Material provided ::

---

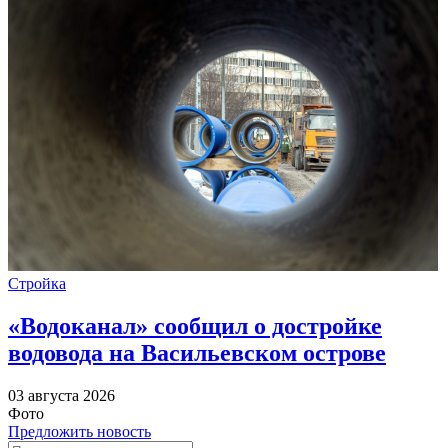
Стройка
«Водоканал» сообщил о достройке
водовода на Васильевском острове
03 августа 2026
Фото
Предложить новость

---

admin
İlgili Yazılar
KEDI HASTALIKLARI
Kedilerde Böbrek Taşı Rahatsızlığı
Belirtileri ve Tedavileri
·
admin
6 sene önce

---

About this exercise ::
Print the lines above from the one with "сообщил о достройке" through the one with "Предложить новость", both included, exactly as written and nothing more.

Reply to the exercise ::
«Водоканал» сообщил о достройке
водовода на Васильевском острове
03 августа 2026
Фото
Предложить новость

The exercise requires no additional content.